**Input for this task:**
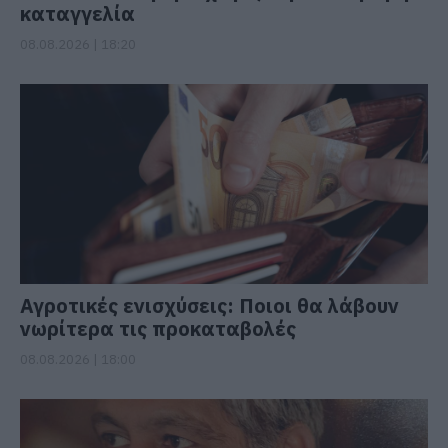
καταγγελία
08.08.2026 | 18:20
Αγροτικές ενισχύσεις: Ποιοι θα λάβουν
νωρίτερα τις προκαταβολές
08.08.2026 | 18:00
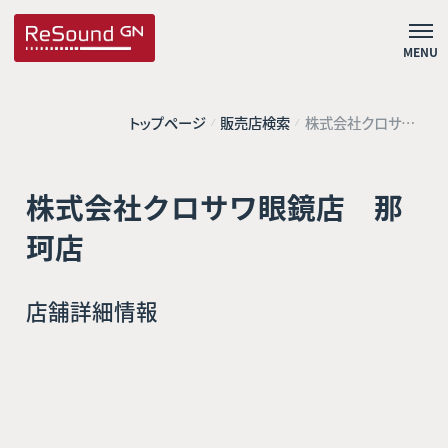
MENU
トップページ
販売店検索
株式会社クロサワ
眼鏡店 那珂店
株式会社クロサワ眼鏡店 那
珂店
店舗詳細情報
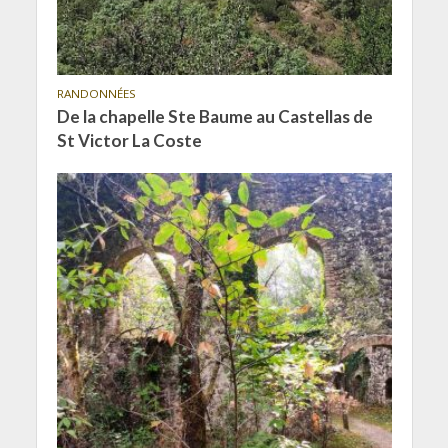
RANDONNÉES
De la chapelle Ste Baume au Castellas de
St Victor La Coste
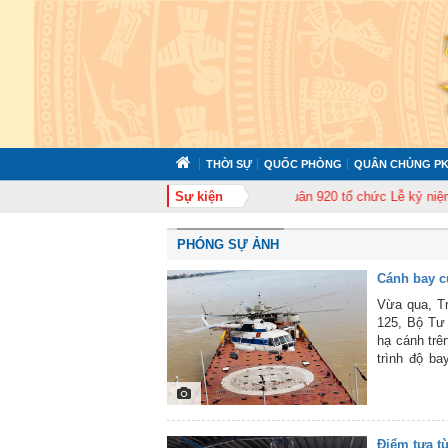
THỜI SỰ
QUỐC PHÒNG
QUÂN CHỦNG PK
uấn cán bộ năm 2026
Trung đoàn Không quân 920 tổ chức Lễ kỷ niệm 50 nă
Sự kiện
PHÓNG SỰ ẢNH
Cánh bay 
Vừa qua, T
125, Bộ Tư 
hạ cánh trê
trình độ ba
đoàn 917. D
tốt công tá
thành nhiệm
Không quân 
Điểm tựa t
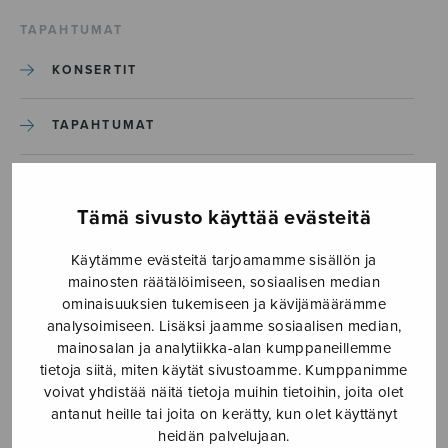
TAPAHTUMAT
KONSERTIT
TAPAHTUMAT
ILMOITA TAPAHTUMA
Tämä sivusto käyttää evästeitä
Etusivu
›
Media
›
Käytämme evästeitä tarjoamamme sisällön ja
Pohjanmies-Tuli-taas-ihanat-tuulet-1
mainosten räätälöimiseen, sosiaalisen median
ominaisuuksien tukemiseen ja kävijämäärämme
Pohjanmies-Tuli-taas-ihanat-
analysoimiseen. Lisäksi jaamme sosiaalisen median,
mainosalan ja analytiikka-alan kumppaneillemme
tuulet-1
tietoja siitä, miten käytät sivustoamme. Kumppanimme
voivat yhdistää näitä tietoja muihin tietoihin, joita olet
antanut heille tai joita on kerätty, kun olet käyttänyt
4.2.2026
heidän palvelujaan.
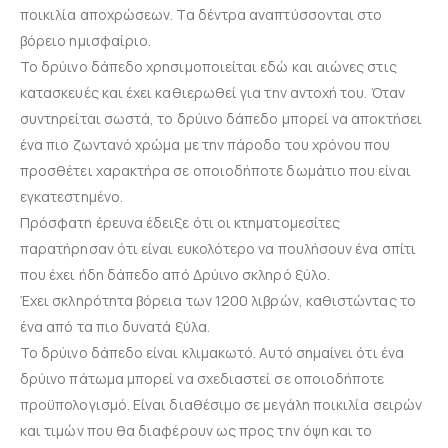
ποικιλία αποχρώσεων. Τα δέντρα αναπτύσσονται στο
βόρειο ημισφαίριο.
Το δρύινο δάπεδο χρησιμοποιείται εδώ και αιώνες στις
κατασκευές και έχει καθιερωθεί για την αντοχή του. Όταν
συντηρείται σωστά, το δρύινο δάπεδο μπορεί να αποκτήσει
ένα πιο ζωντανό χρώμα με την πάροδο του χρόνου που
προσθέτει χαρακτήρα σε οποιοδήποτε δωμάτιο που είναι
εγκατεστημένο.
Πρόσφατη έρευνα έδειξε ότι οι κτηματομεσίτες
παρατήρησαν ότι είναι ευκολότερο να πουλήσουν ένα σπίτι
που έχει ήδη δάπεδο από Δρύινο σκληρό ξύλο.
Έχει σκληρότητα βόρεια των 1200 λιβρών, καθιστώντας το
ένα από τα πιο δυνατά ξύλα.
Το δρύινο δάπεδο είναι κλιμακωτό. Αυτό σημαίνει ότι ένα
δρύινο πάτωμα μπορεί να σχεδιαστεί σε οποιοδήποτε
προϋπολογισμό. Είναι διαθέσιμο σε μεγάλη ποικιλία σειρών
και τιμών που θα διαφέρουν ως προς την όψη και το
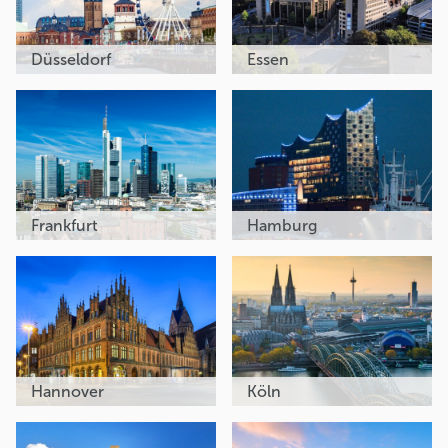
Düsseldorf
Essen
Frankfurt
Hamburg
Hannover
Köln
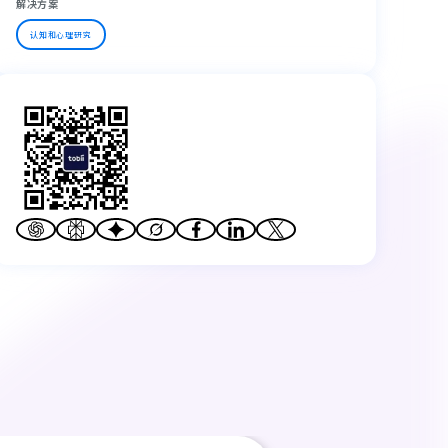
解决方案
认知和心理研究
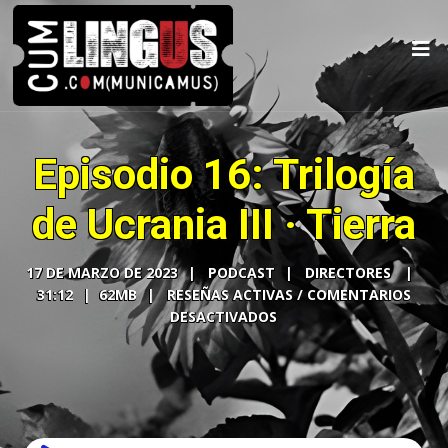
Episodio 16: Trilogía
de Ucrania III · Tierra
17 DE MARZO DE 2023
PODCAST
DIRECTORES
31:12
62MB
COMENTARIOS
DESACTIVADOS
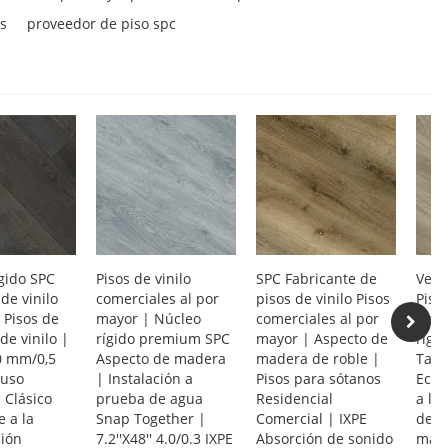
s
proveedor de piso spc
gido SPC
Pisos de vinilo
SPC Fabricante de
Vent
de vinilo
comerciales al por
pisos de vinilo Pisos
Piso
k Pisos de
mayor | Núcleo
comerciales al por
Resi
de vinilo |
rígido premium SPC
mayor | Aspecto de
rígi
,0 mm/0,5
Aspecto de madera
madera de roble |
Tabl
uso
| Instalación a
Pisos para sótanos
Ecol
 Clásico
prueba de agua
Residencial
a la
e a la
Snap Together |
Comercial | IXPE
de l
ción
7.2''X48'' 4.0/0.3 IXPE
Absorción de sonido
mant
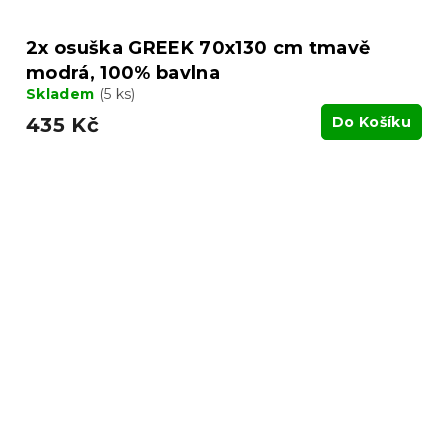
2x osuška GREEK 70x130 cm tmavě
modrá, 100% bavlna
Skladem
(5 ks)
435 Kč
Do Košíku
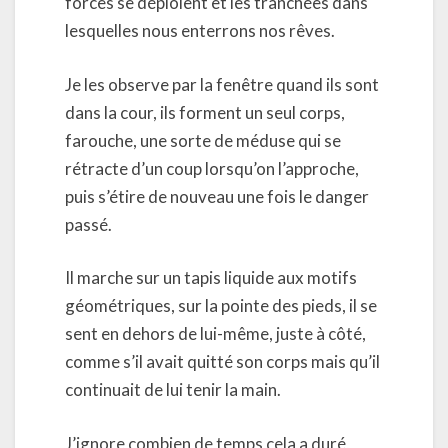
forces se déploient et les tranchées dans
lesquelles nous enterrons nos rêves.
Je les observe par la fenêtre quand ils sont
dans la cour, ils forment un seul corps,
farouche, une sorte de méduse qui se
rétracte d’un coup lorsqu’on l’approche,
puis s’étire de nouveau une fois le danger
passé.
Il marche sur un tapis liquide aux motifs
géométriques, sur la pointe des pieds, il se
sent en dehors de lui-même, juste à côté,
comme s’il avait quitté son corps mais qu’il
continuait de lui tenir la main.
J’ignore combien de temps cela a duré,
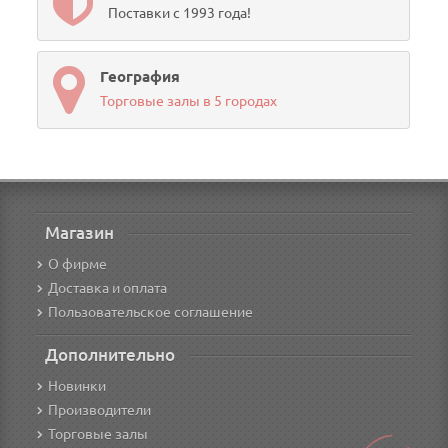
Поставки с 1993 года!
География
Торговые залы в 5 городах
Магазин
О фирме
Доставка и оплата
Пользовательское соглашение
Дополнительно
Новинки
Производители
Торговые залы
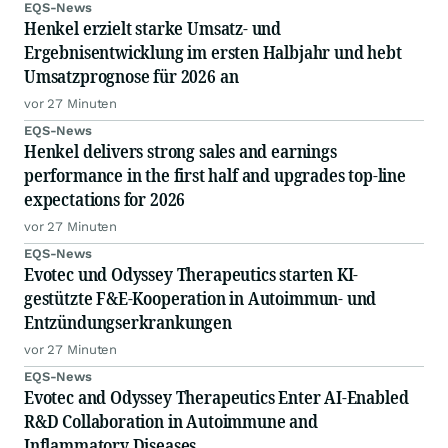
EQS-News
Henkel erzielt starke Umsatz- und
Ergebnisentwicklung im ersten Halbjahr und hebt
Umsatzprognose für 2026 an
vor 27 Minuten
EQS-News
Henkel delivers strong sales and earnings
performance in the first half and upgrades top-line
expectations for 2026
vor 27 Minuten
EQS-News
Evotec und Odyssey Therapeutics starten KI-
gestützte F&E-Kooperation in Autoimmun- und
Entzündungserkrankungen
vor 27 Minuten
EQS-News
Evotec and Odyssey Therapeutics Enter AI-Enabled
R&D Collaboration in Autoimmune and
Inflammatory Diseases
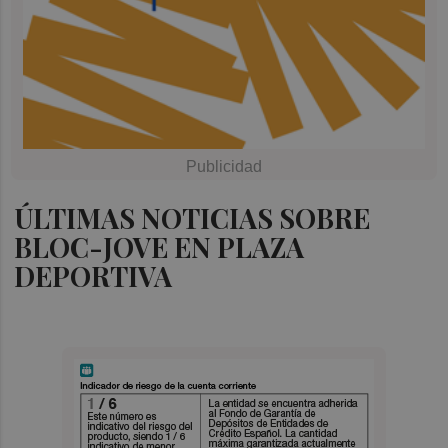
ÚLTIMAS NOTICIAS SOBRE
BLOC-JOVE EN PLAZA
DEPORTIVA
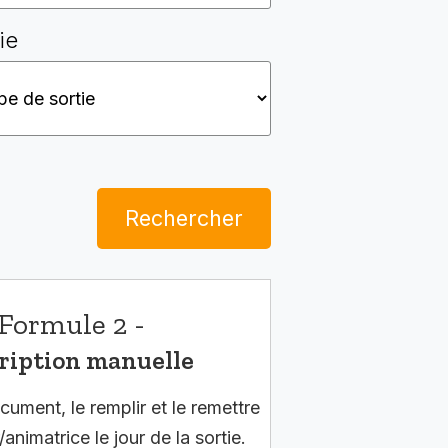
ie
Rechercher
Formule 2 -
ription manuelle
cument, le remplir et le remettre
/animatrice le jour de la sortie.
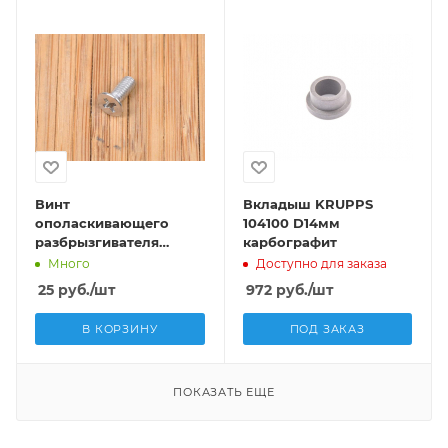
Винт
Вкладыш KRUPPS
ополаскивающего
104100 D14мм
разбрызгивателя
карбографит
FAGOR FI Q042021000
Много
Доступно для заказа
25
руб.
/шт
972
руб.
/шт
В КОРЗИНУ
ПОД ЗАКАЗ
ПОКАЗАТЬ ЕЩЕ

**Brief:**
Among the lines of the data, which ones contain the word "median"? Show them.

**Answer to the problem:**
mainosten räätälöimiseen, sosiaalisen median
analysoimiseen. Lisäksi jaamme sosiaalisen median,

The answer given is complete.